Pair Corralation between Bitcoin Gold and Waves
Assuming the 90 days trading horizon Bitcoin Gold is expected to generate 1.46 times less return on investment than Waves. But when comparing it to its historical volatility, Bitcoin Gold is 1.08 times less risky than Waves. It trades about 0.19 of its potential returns per unit of risk. Waves is currently generating about 0.26 of returns per unit of risk over similar time horizon. If you would invest 100.00 in Waves on September 2, 2024 and sell it today you would earn a total of 124.00 from holding Waves or generate 124.0% return on investment over 90 days.

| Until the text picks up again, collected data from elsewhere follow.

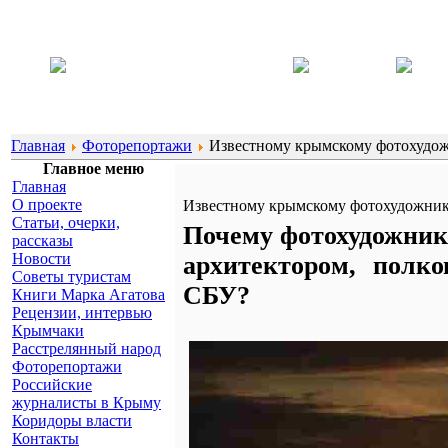
Главная
Фоторепортажи
Известному крымскому фотохудож
Главное меню
Главная
О проекте
Известному крымскому фотохудожник
Статьи, очерки,
Почему фотохудожник
рассказы
Новости
архитектором, полк
Советы туристам
СБУ?
Книги Марка Агатова
Рецензии, интервью
Крымчаки
Расстрелянный народ
Фоторепортажи
Российские
журналисты в Крыму
Коридоры власти
Контакты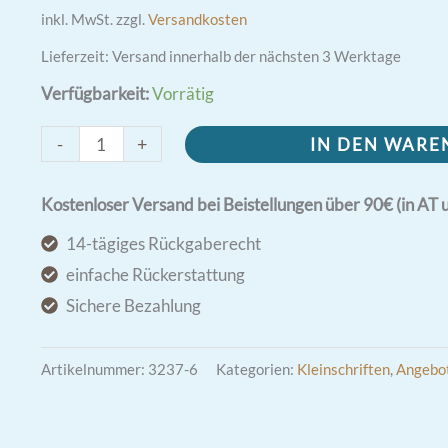
Preis
Preis
inkl. MwSt.
zzgl.
Versandkosten
Lieferzeit:
Versand innerhalb der nächsten 3 Werktage
war:
ist:
Verfügbarkeit:
Vorrätig
1,50 €
0,50 €.
Pater
-
+
IN DEN WAR
Pio
-
Kostenloser Versand bei Beistellungen über 90€ (in AT 
Der
14-tägiges Rückgaberecht
Mann
einfache Rückerstattung
Gottes
Sichere Bezahlung
Menge
Artikelnummer:
3237-6
Kategorien:
Kleinschriften
,
Angebo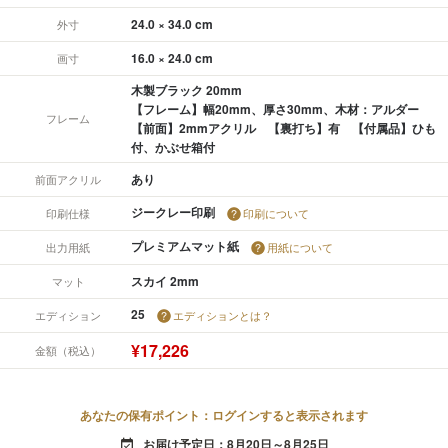
24.0 × 34.0 cm
外寸
16.0 × 24.0 cm
画寸
木製ブラック 20mm
【フレーム】幅20mm、厚さ30mm、木材：アルダー
フレーム
【前面】2mmアクリル 【裏打ち】有 【付属品】ひも
付、かぶせ箱付
あり
前面アクリル
ジークレー印刷
印刷仕様
印刷について
プレミアムマット紙
出力用紙
用紙について
スカイ 2mm
マット
25
エディション
エディションとは？
¥17,226
金額（税込）
あなたの保有ポイント：ログインすると表示されます
お届け予定日：8月20日～8月25日
event_available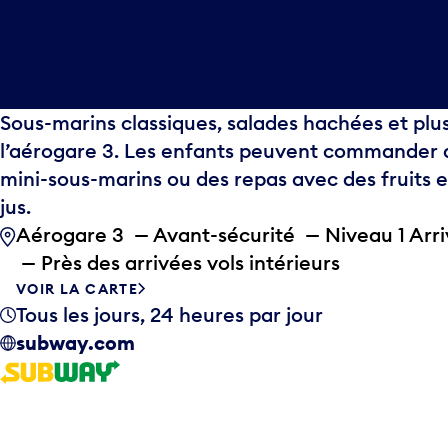
Sous-marins classiques, salades hachées et plu
l’aérogare 3. Les enfants peuvent commander 
mini-sous-marins ou des repas avec des fruits e
jus.
Aérogare 3 — Avant-sécurité — Niveau 1 Arr
— Près des arrivées vols intérieurs
VOIR LA CARTE
Tous les jours, 24 heures par jour
subway.com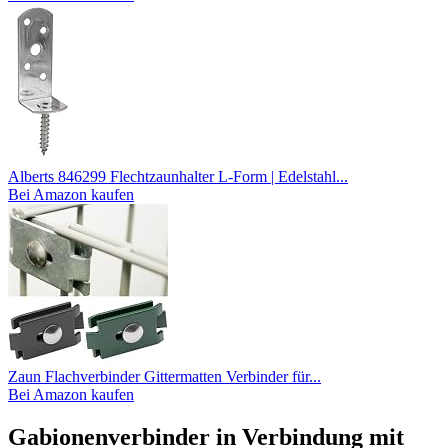
Alberts 846299 Flechtzaunhalter L-Form | Edelstahl...
Bei Amazon kaufen
Zaun Flachverbinder Gittermatten Verbinder für...
Bei Amazon kaufen
Gabionenverbinder in Verbindung mit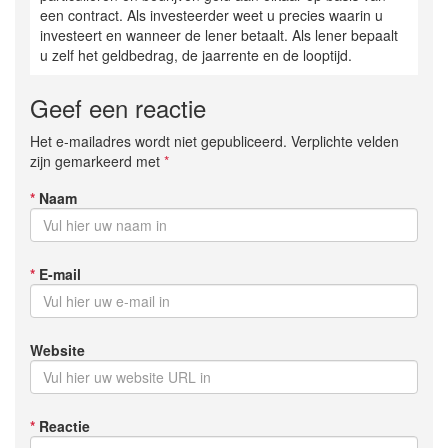
een contract. Als investeerder weet u precies waarin u
investeert en wanneer de lener betaalt. Als lener bepaalt
u zelf het geldbedrag, de jaarrente en de looptijd.
Geef een reactie
Het e-mailadres wordt niet gepubliceerd. Verplichte velden
zijn gemarkeerd met
*
*
Naam
*
E-mail
Website
*
Reactie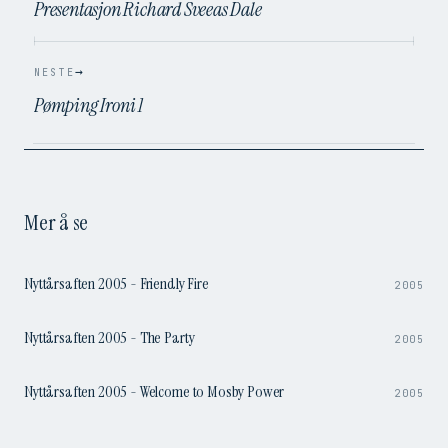
Presentasjon Richard Sveeas Dale
→
NESTE
Pømping Ironi 1
Mer å se
3:04
Nyttårsaften 2005 - Friendly Fire
2005
3:46
Nyttårsaften 2005 - The Party
2005
3:34
Nyttårsaften 2005 - Welcome to Mosby Power
2005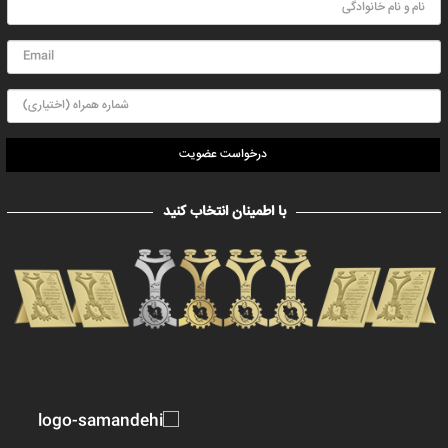
درخواست عضویت
با اطمینان انتخاب کنید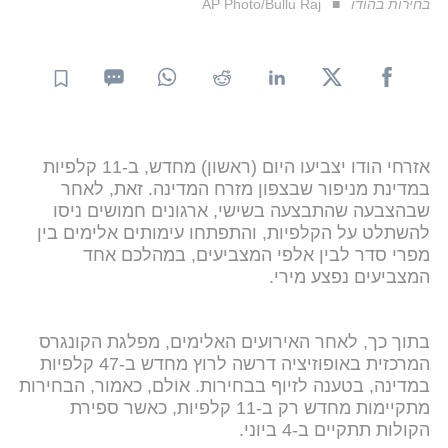
בחירות בהודו
AP Photo/Bullu Raj
אזרחי הודו יצביעו היום (ראשון) מחדש, ב-11 קלפיות
במדינת מניפור שבצפון מזרח המדינה. זאת, לאחר
שבהצבעה שהתבצעה בשישי, ארגונים חמושים ניסו
להשתלט על הקלפיות, והתפתחו עימותים אלימים בין
מפרי סדר לבין אלפי המצביעים, במהלכם אחד
המצביעים נפצע מירי.
בתוך כך, לאחר האירועים האלימים, מפלגת הקונגרס
המרכזית באופוזיציה דרשה לרוץ מחדש ב-47 קלפיות
במדינה, בטענה לזיוף בבחירות. אולם, כאמור, הבחירות
מתקיימות מחדש רק ב-11 קלפיות, כאשר ספירת
הקולות תתקיים ב-4 ביוני.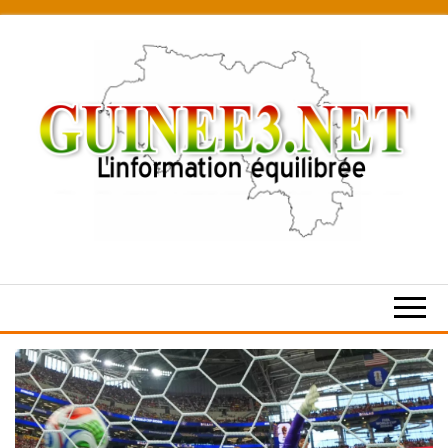
Skip
to
the
content
L’information
équilibrée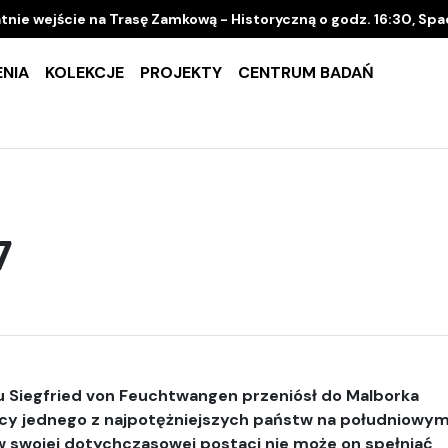
tnie wejście na Trasę Zamkową - Historyczną o godz. 16:30, Sp
NIA
KOLEKCJE
PROJEKTY
CENTRUM BADAŃ
7
nu Siegfried von Feuchtwangen przeniósł do Malborka
licy jednego z najpotężniejszych państw na południowy
 w swojej dotychczasowej postaci nie może on spełniać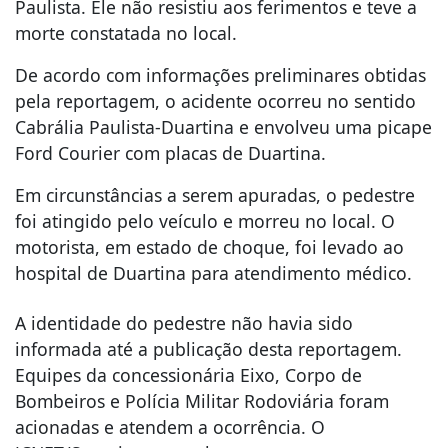
Paulista. Ele não resistiu aos ferimentos e teve a
morte constatada no local.
De acordo com informações preliminares obtidas
pela reportagem, o acidente ocorreu no sentido
Cabrália Paulista-Duartina e envolveu uma picape
Ford Courier com placas de Duartina.
Em circunstâncias a serem apuradas, o pedestre
foi atingido pelo veículo e morreu no local. O
motorista, em estado de choque, foi levado ao
hospital de Duartina para atendimento médico.
A identidade do pedestre não havia sido
informada até a publicação desta reportagem.
Equipes da concessionária Eixo, Corpo de
Bombeiros e Polícia Militar Rodoviária foram
acionadas e atendem a ocorrência. O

Time Period | 3 Months [change] |
Direction | Moves Together |
Strength | Strong |
Accuracy | 100.0% |
Values | Daily Returns |
Bitcoin Gold vs. Waves
Performance |
Timeline |
Bitcoin Gold |
Waves |
Bitcoin Gold and Waves Volatility Contrast
Predicted Return Density |
Returns |
Pair Trading with Bitcoin Gold and Waves
The main advantage of trading using opposite Bitcoin Gold and Waves positions is that it hedges away some unsystematic risk. Because of two separate transactions, even if Bitcoin Gold position performs unexpectedly, Waves can make up some of the losses. Pair trading also minimizes risk from directional movements in the market. For example, if an entire industry or sector drops because of unexpected headlines, the short position in Waves will offset losses from the drop in Waves' long position.Bitcoin Gold vs. Bitcoin Cash | Bitcoin Gold vs. Bitcoin SV | Bitcoin Gold vs. Staked Ether | Bitcoin Gold vs. EigenLayer |
Check out your portfolio center.Note that this page's information should be used as a complementary analysis to find the right mix of equity instruments to add to your existing portfolios or create a brand new portfolio. You can also try the Portfolio Anywhere module to track or share privately all of your investments from the convenience of any device.